Problem to solve
Skip the pictures. Repeat everything else in the records word for word.

--

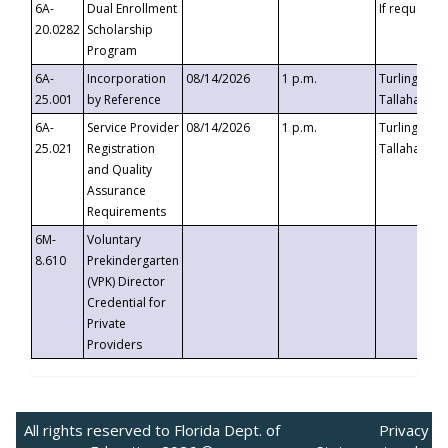
6A-
Dual Enrollment
If requested
20.0282
Scholarship
Program
6A-
Incorporation
08/14/2026
1 p.m.
Turlington B
25.001
by Reference
Tallahassee,
6A-
Service Provider
08/14/2026
1 p.m.
Turlington B
25.021
Registration
Tallahassee,
and Quality
Assurance
Requirements
6M-
Voluntary
8.610
Prekindergarten
(VPK) Director
Credential for
Private
Providers
All rights reserved to Florida Dept. of
Privacy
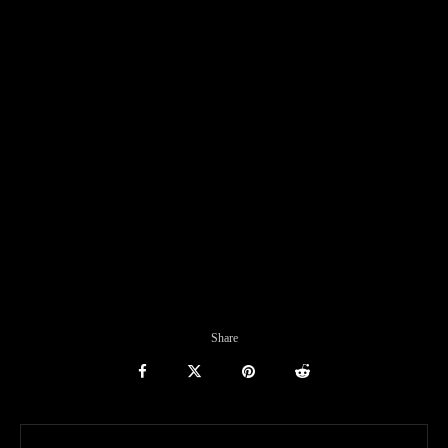
Share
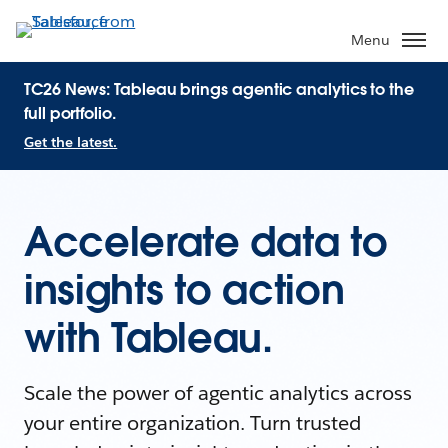
Menu
TC26 News: Tableau brings agentic analytics to the
full portfolio.
Get the latest.
Accelerate data to
insights to action
with Tableau.
Scale the power of agentic analytics across
your entire organization. Turn trusted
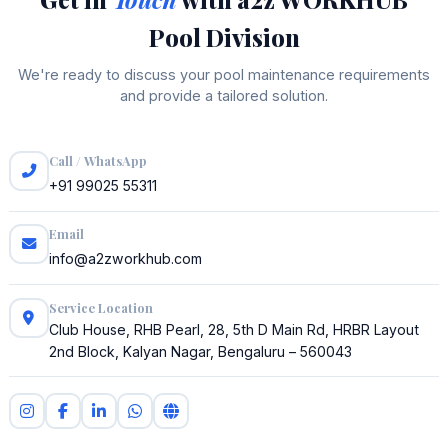
Pool Division
We're ready to discuss your pool maintenance requirements
and provide a tailored solution.
Call / WhatsApp
+91 99025 55311
Email
info@a2zworkhub.com
Service Location
Club House, RHB Pearl, 28, 5th D Main Rd, HRBR Layout
2nd Block, Kalyan Nagar, Bengaluru – 560043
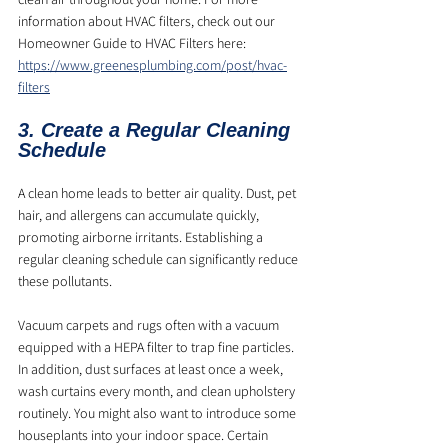
information about HVAC filters, check out our 
Homeowner Guide to HVAC Filters here: 
https://www.greenesplumbing.com/post/hvac-
filters
3. Create a Regular Cleaning 
Schedule
A clean home leads to better air quality. Dust, pet 
hair, and allergens can accumulate quickly, 
promoting airborne irritants. Establishing a 
regular cleaning schedule can significantly reduce 
these pollutants. 
Vacuum carpets and rugs often with a vacuum 
equipped with a HEPA filter to trap fine particles. 
In addition, dust surfaces at least once a week, 
wash curtains every month, and clean upholstery 
routinely. You might also want to introduce some 
houseplants into your indoor space. Certain 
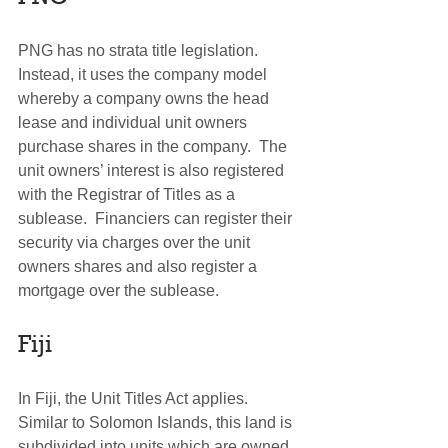
PNG has no strata title legislation. 
Instead, it uses the company model 
whereby a company owns the head 
lease and individual unit owners 
purchase shares in the company.  The 
unit owners’ interest is also registered 
with the Registrar of Titles as a 
sublease.  Financiers can register their 
security via charges over the unit 
owners shares and also register a 
mortgage over the sublease.
Fiji
In Fiji, the Unit Titles Act applies. 
Similar to Solomon Islands, this land is 
subdivided into units which are owned 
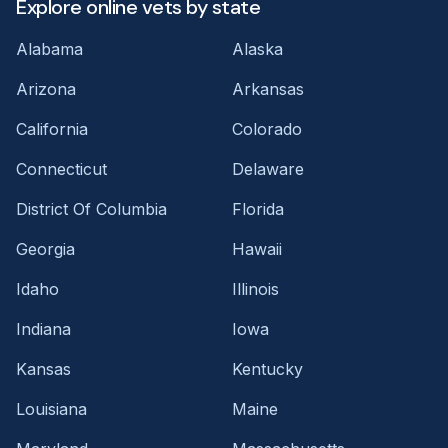
Explore online vets by state
Alabama
Alaska
Arizona
Arkansas
California
Colorado
Connecticut
Delaware
District Of Columbia
Florida
Georgia
Hawaii
Idaho
Illinois
Indiana
Iowa
Kansas
Kentucky
Louisiana
Maine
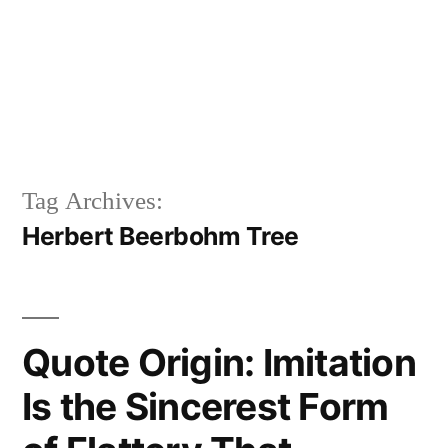
Tag Archives:
Herbert Beerbohm Tree
Quote Origin: Imitation
Is the Sincerest Form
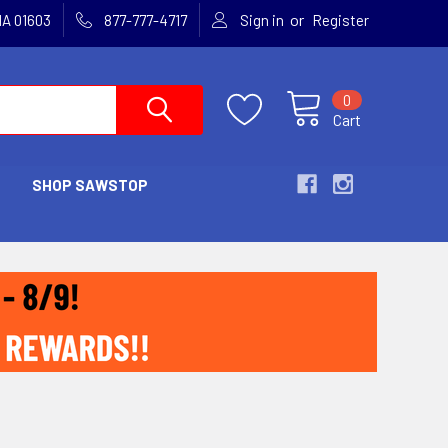
or
MA 01603
877-777-4717
Sign in
Register
0
Cart
SHOP SAWSTOP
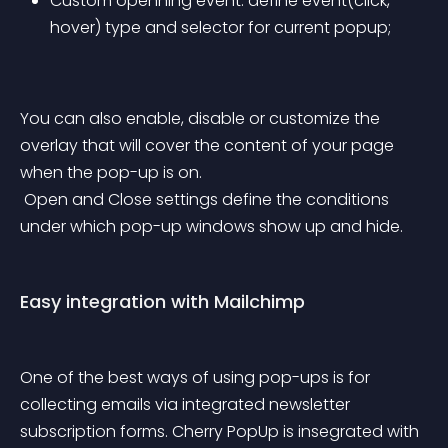
Custom openning event: define event(click, 
hover) type and selector for current popup;
You can also enable, disable or customize the 
overlay that will cover the content of your page 
when the pop-up is on.
 Open and Close settings define the conditions 
under which pop-up windows show up and hide.
Easy integration with Mailchimp
One of the best ways of using pop-ups is for 
collecting emails via integrated newsletter 
subscription forms. Cherry PopUp is insegrated with 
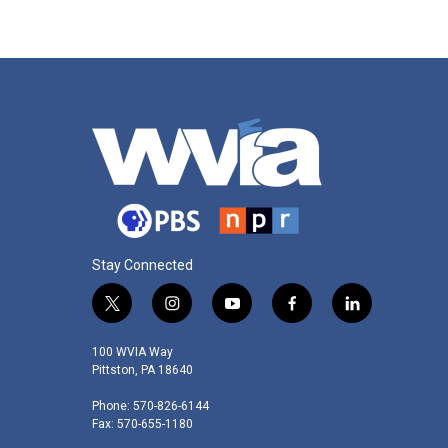
Stay Connected
t
i
y
f
l
w
n
o
a
i
i
s
u
c
n
100 WVIA Way
t
t
t
e
k
Pittston, PA 18640
t
a
u
b
e
Phone: 570-826-6144
e
g
b
o
d
Fax: 570-655-1180
r
r
e
o
i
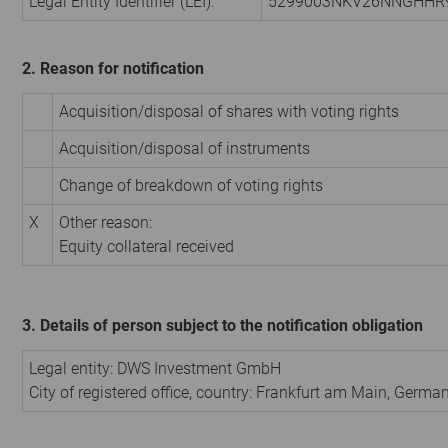
Legal Entity Identifier (LEI):
5299003NKV26NNGHHR
2. Reason for notification
Acquisition/disposal of shares with voting rights
Acquisition/disposal of instruments
Change of breakdown of voting rights
X
Other reason:
Equity collateral received
3. Details of person subject to the notification obligation
Legal entity:
DWS Investment GmbH
City of registered office, country:
Frankfurt am Main
,
Germa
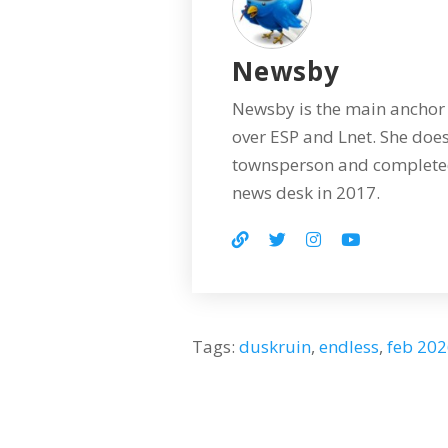
Newsby
Newsby is the main anchor 
over ESP and Lnet. She does
townsperson and completed
news desk in 2017.
Tags:
duskruin
,
endless
,
feb 20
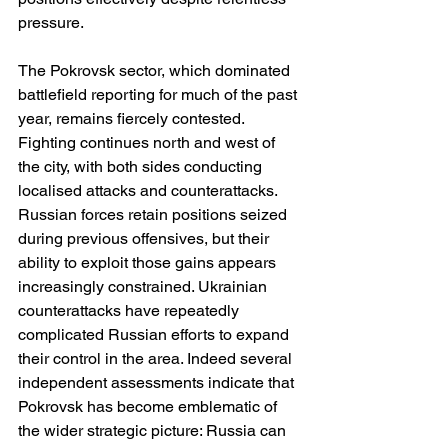
pressure.
The Pokrovsk sector, which dominated 
battlefield reporting for much of the past 
year, remains fiercely contested. 
Fighting continues north and west of 
the city, with both sides conducting 
localised attacks and counterattacks. 
Russian forces retain positions seized 
during previous offensives, but their 
ability to exploit those gains appears 
increasingly constrained. Ukrainian 
counterattacks have repeatedly 
complicated Russian efforts to expand 
their control in the area. Indeed several 
independent assessments indicate that 
Pokrovsk has become emblematic of 
the wider strategic picture: Russia can 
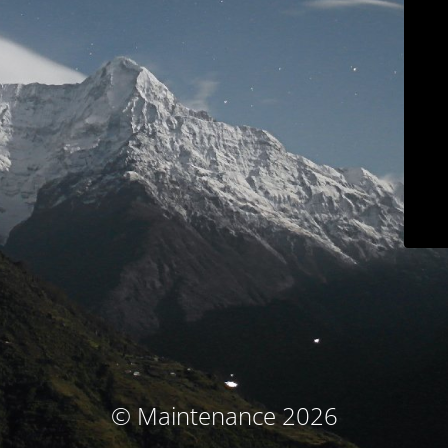
© Maintenance 2026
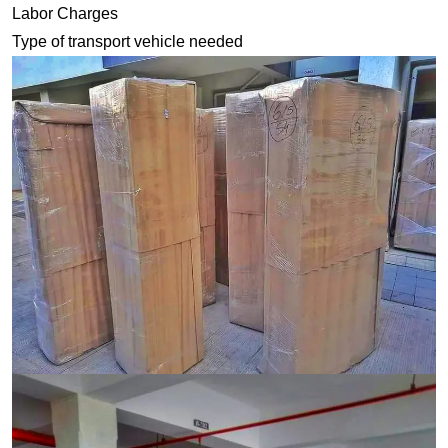
Labor Charges
Type of transport vehicle needed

--

Response to the exercise
6A-
Dual Enrollment
If requested
20.0282
Scholarship
Program
6A-
Incorporation
08/14/2026
1 p.m.
Turlington B
25.001
by Reference
Tallahassee,
6A-
Service Provider
08/14/2026
1 p.m.
Turlington B
25.021
Registration
Tallahassee,
and Quality
Assurance
Requirements
6M-
Voluntary
8.610
Prekindergarten
(VPK) Director
Credential for
Private
Providers
All rights reserved to Florida Dept. of
Privacy
Share
Menu
TC26 News: Tableau brings agentic analytics to the
full portfolio.
Get the latest.
Accelerate data to
insights to action
with Tableau.
Scale the power of agentic analytics across
your entire organization. Turn trusted
Pool Division
We're ready to discuss your pool maintenance requirements
and provide a tailored solution.
Call / WhatsApp
+91 99025 55311
Email
info@a2zworkhub.com
Service Location
Club House, RHB Pearl, 28, 5th D Main Rd, HRBR Layout
2nd Block, Kalyan Nagar, Bengaluru – 560043
information about HVAC filters, check out our 
Homeowner Guide to HVAC Filters here: 
https://www.greenesplumbing.com/post/hvac-
filters
3. Create a Regular Cleaning 
Schedule
A clean home leads to better air quality. Dust, pet 
hair, and allergens can accumulate quickly, 
promoting airborne irritants. Establishing a 
regular cleaning schedule can significantly reduce 
these pollutants. 
Vacuum carpets and rugs often with a vacuum 
equipped with a HEPA filter to trap fine particles. 
In addition, dust surfaces at least once a week, 
wash curtains every month, and clean upholstery 
routinely. You might also want to introduce some 
houseplants into your indoor space. Certain 
PNG has no strata title legislation. 
Instead, it uses the company model 
whereby a company owns the head 
lease and individual unit owners 
purchase shares in the company.  The 
unit owners’ interest is also registered 
with the Registrar of Titles as a 
sublease.  Financiers can register their 
security via charges over the unit 
owners shares and also register a 
mortgage over the sublease.
Fiji
In Fiji, the Unit Titles Act applies. 
Similar to Solomon Islands, this land is 
subdivided into units which are owned 
Explore online vets by state
Alabama
Alaska
Arizona
Arkansas
California
Colorado
Connecticut
Delaware
District Of Columbia
Florida
Georgia
Hawaii
Idaho
Illinois
Indiana
Iowa
Kansas
Kentucky
Louisiana
Maine
Tag Archives:
Herbert Beerbohm Tree
Quote Origin: Imitation
Is the Sincerest Form
or
MA 01603
877-777-4717
Sign in
Register
0
Cart
SHOP SAWSTOP
Custom openning event: define event(click, 
hover) type and selector for current popup;
You can also enable, disable or customize the 
overlay that will cover the content of your page 
when the pop-up is on.
 Open and Close settings define the conditions 
under which pop-up windows show up and hide.
Easy integration with Mailchimp
One of the best ways of using pop-ups is for 
collecting emails via integrated newsletter 
subscription forms. Cherry PopUp is insegrated with 
Stay Connected
t
i
y
f
l
w
n
o
a
i
i
s
u
c
n
100 WVIA Way
t
t
t
e
k
Pittston, PA 18640
t
a
u
b
e
Phone: 570-826-6144
e
g
b
o
d
Fax: 570-655-1180
r
r
e
o
i
Legal Entity Identifier (LEI):
5299003NKV26NNGHHR
2. Reason for notification
Acquisition/disposal of shares with voting rights
Acquisition/disposal of instruments
Change of breakdown of voting rights
X
Other reason:
Equity collateral received
3. Details of person subject to the notification obligation
Legal entity:
DWS Investment GmbH
City of registered office, country:
Frankfurt am Main
,
Germa
Newsby
Newsby is the main anchor 
over ESP and Lnet. She does
townsperson and completed
news desk in 2017.
Tags:
duskruin
,
endless
,
feb 20
pressure.
The Pokrovsk sector, which dominated 
battlefield reporting for much of the past 
year, remains fiercely contested. 
Fighting continues north and west of 
the city, with both sides conducting 
localised attacks and counterattacks. 
Russian forces retain positions seized 
during previous offensives, but their 
ability to exploit those gains appears 
increasingly constrained. Ukrainian 
counterattacks have repeatedly 
complicated Russian efforts to expand 
their control in the area. Indeed several 
independent assessments indicate that 
Pokrovsk has become emblematic of 
the wider strategic picture: Russia can 
© Maintenance 2026
Labor Charges
Type of transport vehicle needed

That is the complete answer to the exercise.